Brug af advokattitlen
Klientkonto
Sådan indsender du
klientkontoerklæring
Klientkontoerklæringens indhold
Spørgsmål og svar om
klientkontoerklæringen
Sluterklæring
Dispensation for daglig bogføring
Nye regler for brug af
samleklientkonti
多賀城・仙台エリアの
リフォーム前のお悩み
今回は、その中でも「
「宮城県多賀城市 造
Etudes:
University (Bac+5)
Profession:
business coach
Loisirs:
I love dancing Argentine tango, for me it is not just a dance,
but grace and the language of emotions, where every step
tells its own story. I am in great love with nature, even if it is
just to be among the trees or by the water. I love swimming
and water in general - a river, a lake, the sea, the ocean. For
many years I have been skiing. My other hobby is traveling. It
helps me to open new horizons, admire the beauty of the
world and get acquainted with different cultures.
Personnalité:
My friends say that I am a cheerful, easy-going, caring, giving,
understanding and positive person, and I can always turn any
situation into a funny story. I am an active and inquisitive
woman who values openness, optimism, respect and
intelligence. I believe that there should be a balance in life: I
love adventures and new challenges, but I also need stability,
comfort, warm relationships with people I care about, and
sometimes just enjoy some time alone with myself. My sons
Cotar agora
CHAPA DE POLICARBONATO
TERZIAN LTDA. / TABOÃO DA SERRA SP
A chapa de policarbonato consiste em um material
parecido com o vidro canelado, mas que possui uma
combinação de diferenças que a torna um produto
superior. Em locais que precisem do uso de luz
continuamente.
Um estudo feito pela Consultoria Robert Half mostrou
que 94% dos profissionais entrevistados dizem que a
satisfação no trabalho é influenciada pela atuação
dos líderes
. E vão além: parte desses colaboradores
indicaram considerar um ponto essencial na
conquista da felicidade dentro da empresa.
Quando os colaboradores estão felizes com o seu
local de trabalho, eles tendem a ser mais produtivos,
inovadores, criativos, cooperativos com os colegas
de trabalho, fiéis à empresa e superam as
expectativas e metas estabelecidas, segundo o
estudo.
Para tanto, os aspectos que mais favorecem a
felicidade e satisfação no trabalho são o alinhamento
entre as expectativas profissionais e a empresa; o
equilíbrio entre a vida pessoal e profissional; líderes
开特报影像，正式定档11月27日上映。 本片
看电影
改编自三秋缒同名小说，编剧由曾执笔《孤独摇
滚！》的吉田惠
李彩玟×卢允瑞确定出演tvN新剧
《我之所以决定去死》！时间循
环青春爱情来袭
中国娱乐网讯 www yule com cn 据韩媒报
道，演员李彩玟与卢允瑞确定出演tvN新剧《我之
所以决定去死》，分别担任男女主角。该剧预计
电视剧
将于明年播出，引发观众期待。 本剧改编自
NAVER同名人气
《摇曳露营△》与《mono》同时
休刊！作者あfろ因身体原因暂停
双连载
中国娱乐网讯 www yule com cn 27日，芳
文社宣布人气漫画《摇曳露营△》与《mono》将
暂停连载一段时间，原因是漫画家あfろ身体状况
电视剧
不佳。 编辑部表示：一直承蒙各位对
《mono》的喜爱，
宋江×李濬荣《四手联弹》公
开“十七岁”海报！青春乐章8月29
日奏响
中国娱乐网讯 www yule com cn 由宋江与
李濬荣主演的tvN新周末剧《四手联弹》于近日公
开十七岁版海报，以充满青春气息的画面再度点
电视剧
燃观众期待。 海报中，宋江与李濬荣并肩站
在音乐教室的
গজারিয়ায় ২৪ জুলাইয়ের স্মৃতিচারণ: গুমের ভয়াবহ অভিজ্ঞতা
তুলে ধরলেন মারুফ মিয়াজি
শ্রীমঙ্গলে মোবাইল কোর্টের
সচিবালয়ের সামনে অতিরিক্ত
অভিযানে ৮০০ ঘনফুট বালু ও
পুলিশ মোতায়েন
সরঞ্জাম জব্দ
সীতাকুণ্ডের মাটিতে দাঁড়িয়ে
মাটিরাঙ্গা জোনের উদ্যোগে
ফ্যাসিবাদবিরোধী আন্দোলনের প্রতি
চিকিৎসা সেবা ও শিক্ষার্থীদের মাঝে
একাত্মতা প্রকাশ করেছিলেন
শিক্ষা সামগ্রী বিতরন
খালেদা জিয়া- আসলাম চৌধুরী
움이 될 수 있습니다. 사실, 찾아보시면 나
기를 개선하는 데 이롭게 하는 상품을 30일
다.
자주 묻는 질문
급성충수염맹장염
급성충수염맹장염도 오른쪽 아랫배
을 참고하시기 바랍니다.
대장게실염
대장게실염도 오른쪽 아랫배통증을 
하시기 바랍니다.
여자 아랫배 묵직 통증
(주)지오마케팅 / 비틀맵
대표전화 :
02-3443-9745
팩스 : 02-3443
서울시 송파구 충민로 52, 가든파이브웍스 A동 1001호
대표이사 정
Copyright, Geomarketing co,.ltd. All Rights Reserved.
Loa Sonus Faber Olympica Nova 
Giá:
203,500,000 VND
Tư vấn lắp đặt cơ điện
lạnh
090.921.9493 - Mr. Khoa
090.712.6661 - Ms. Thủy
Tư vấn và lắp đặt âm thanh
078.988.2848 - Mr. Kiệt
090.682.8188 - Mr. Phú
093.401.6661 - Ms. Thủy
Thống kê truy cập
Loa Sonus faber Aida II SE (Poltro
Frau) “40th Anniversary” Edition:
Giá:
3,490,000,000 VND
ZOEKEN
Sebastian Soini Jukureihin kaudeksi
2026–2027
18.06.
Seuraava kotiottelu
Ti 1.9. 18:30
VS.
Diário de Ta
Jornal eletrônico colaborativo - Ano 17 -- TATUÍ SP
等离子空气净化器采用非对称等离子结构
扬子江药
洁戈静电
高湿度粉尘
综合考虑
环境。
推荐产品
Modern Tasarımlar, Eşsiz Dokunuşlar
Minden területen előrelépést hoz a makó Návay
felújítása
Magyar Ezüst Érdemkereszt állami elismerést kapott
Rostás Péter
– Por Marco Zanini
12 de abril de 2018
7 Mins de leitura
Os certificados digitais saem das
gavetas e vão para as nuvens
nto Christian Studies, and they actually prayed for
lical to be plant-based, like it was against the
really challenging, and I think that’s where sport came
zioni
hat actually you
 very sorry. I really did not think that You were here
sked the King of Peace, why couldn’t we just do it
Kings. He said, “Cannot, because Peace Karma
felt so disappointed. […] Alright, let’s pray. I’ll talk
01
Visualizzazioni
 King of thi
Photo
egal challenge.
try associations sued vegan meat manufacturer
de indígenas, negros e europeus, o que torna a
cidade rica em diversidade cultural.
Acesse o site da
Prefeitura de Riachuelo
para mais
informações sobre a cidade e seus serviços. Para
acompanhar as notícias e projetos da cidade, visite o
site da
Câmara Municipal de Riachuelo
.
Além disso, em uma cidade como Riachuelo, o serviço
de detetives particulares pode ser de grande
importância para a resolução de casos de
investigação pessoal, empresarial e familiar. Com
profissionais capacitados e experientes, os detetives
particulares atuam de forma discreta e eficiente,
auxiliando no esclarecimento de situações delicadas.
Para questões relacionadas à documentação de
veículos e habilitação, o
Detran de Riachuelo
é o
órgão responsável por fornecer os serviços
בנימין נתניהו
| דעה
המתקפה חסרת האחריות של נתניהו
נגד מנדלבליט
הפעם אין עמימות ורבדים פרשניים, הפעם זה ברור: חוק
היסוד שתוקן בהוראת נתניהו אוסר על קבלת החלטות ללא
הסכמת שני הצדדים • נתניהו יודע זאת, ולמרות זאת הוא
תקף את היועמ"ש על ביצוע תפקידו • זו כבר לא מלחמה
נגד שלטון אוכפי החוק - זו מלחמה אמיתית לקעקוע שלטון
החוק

——————————

— PROBLEM DESCRIPTION —
Write the data out again. Match it word for word.

— YOUR RESPONSE —
Brug af advokattitlen
Klientkonto
Sådan indsender du
klientkontoerklæring
Klientkontoerklæringens indhold
Spørgsmål og svar om
klientkontoerklæringen
Sluterklæring
Dispensation for daglig bogføring
Nye regler for brug af
samleklientkonti
多賀城・仙台エリアの
リフォーム前のお悩み
今回は、その中でも「
「宮城県多賀城市 造
Etudes:
University (Bac+5)
Profession:
business coach
Loisirs:
I love dancing Argentine tango, for me it is not just a dance,
but grace and the language of emotions, where every step
tells its own story. I am in great love with nature, even if it is
just to be among the trees or by the water. I love swimming
and water in general - a river, a lake, the sea, the ocean. For
many years I have been skiing. My other hobby is traveling. It
helps me to open new horizons, admire the beauty of the
world and get acquainted with different cultures.
Personnalité:
My friends say that I am a cheerful, easy-going, caring, giving,
understanding and positive person, and I can always turn any
situation into a funny story. I am an active and inquisitive
woman who values openness, optimism, respect and
intelligence. I believe that there should be a balance in life: I
love adventures and new challenges, but I also need stability,
comfort, warm relationships with people I care about, and
sometimes just enjoy some time alone with myself. My sons
Cotar agora
CHAPA DE POLICARBONATO
TERZIAN LTDA. / TABOÃO DA SERRA SP
A chapa de policarbonato consiste em um material
parecido com o vidro canelado, mas que possui uma
combinação de diferenças que a torna um produto
superior. Em locais que precisem do uso de luz
continuamente.
Um estudo feito pela Consultoria Robert Half mostrou
que 94% dos profissionais entrevistados dizem que a
satisfação no trabalho é influenciada pela atuação
dos líderes
. E vão além: parte desses colaboradores
indicaram considerar um ponto essencial na
conquista da felicidade dentro da empresa.
Quando os colaboradores estão felizes com o seu
local de trabalho, eles tendem a ser mais produtivos,
inovadores, criativos, cooperativos com os colegas
de trabalho, fiéis à empresa e superam as
expectativas e metas estabelecidas, segundo o
estudo.
Para tanto, os aspectos que mais favorecem a
felicidade e satisfação no trabalho são o alinhamento
entre as expectativas profissionais e a empresa; o
equilíbrio entre a vida pessoal e profissional; líderes
开特报影像，正式定档11月27日上映。 本片
看电影
改编自三秋缒同名小说，编剧由曾执笔《孤独摇
滚！》的吉田惠
李彩玟×卢允瑞确定出演tvN新剧
《我之所以决定去死》！时间循
环青春爱情来袭
中国娱乐网讯 www yule com cn 据韩媒报
道，演员李彩玟与卢允瑞确定出演tvN新剧《我之
所以决定去死》，分别担任男女主角。该剧预计
电视剧
将于明年播出，引发观众期待。 本剧改编自
NAVER同名人气
《摇曳露营△》与《mono》同时
休刊！作者あfろ因身体原因暂停
双连载
中国娱乐网讯 www yule com cn 27日，芳
文社宣布人气漫画《摇曳露营△》与《mono》将
暂停连载一段时间，原因是漫画家あfろ身体状况
电视剧
不佳。 编辑部表示：一直承蒙各位对
《mono》的喜爱，
宋江×李濬荣《四手联弹》公
开“十七岁”海报！青春乐章8月29
日奏响
中国娱乐网讯 www yule com cn 由宋江与
李濬荣主演的tvN新周末剧《四手联弹》于近日公
开十七岁版海报，以充满青春气息的画面再度点
电视剧
燃观众期待。 海报中，宋江与李濬荣并肩站
在音乐教室的
গজারিয়ায় ২৪ জুলাইয়ের স্মৃতিচারণ: গুমের ভয়াবহ অভিজ্ঞতা
তুলে ধরলেন মারুফ মিয়াজি
শ্রীমঙ্গলে মোবাইল কোর্টের
সচিবালয়ের সামনে অতিরিক্ত
অভিযানে ৮০০ ঘনফুট বালু ও
পুলিশ মোতায়েন
সরঞ্জাম জব্দ
সীতাকুণ্ডের মাটিতে দাঁড়িয়ে
মাটিরাঙ্গা জোনের উদ্যোগে
ফ্যাসিবাদবিরোধী আন্দোলনের প্রতি
চিকিৎসা সেবা ও শিক্ষার্থীদের মাঝে
একাত্মতা প্রকাশ করেছিলেন
শিক্ষা সামগ্রী বিতরন
খালেদা জিয়া- আসলাম চৌধুরী
움이 될 수 있습니다. 사실, 찾아보시면 나
기를 개선하는 데 이롭게 하는 상품을 30일
다.
자주 묻는 질문
급성충수염맹장염
급성충수염맹장염도 오른쪽 아랫배
을 참고하시기 바랍니다.
대장게실염
대장게실염도 오른쪽 아랫배통증을 
하시기 바랍니다.
여자 아랫배 묵직 통증
(주)지오마케팅 / 비틀맵
대표전화 :
02-3443-9745
팩스 : 02-3443
서울시 송파구 충민로 52, 가든파이브웍스 A동 1001호
대표이사 정
Copyright, Geomarketing co,.ltd. All Rights Reserved.
Loa Sonus Faber Olympica Nova 
Giá:
203,500,000 VND
Tư vấn lắp đặt cơ điện
lạnh
090.921.9493 - Mr. Khoa
090.712.6661 - Ms. Thủy
Tư vấn và lắp đặt âm thanh
078.988.2848 - Mr. Kiệt
090.682.8188 - Mr. Phú
093.401.6661 - Ms. Thủy
Thống kê truy cập
Loa Sonus faber Aida II SE (Poltro
Frau) “40th Anniversary” Edition:
Giá:
3,490,000,000 VND
ZOEKEN
Sebastian Soini Jukureihin kaudeksi
2026–2027
18.06.
Seuraava kotiottelu
Ti 1.9. 18:30
VS.
Diário de Ta
Jornal eletrônico colaborativo - Ano 17 -- TATUÍ SP
等离子空气净化器采用非对称等离子结构
扬子江药
洁戈静电
高湿度粉尘
综合考虑
环境。
推荐产品
Modern Tasarımlar, Eşsiz Dokunuşlar
Minden területen előrelépést hoz a makó Návay
felújítása
Magyar Ezüst Érdemkereszt állami elismerést kapott
Rostás Péter
– Por Marco Zanini
12 de abril de 2018
7 Mins de leitura
Os certificados digitais saem das
gavetas e vão para as nuvens
nto Christian Studies, and they actually prayed for
lical to be plant-based, like it was against the
really challenging, and I think that’s where sport came
zioni
hat actually you
 very sorry. I really did not think that You were here
sked the King of Peace, why couldn’t we just do it
Kings. He said, “Cannot, because Peace Karma
felt so disappointed. […] Alright, let’s pray. I’ll talk
01
Visualizzazioni
 King of thi
Photo
egal challenge.
try associations sued vegan meat manufacturer
de indígenas, negros e europeus, o que torna a
cidade rica em diversidade cultural.
Acesse o site da
Prefeitura de Riachuelo
para mais
informações sobre a cidade e seus serviços. Para
acompanhar as notícias e projetos da cidade, visite o
site da
Câmara Municipal de Riachuelo
.
Além disso, em uma cidade como Riachuelo, o serviço
de detetives particulares pode ser de grande
importância para a resolução de casos de
investigação pessoal, empresarial e familiar. Com
profissionais capacitados e experientes, os detetives
particulares atuam de forma discreta e eficiente,
auxiliando no esclarecimento de situações delicadas.
Para questões relacionadas à documentação de
veículos e habilitação, o
Detran de Riachuelo
é o
órgão responsável por fornecer os serviços
בנימין נתניהו
| דעה
המתקפה חסרת האחריות של נתניהו
נגד מנדלבליט
הפעם אין עמימות ורבדים פרשניים, הפעם זה ברור: חוק
היסוד שתוקן בהוראת נתניהו אוסר על קבלת החלטות ללא
הסכמת שני הצדדים • נתניהו יודע זאת, ולמרות זאת הוא
תקף את היועמ"ש על ביצוע תפקידו • זו כבר לא מלחמה
נגד שלטון אוכפי החוק - זו מלחמה אמיתית לקעקוע שלטון
החוק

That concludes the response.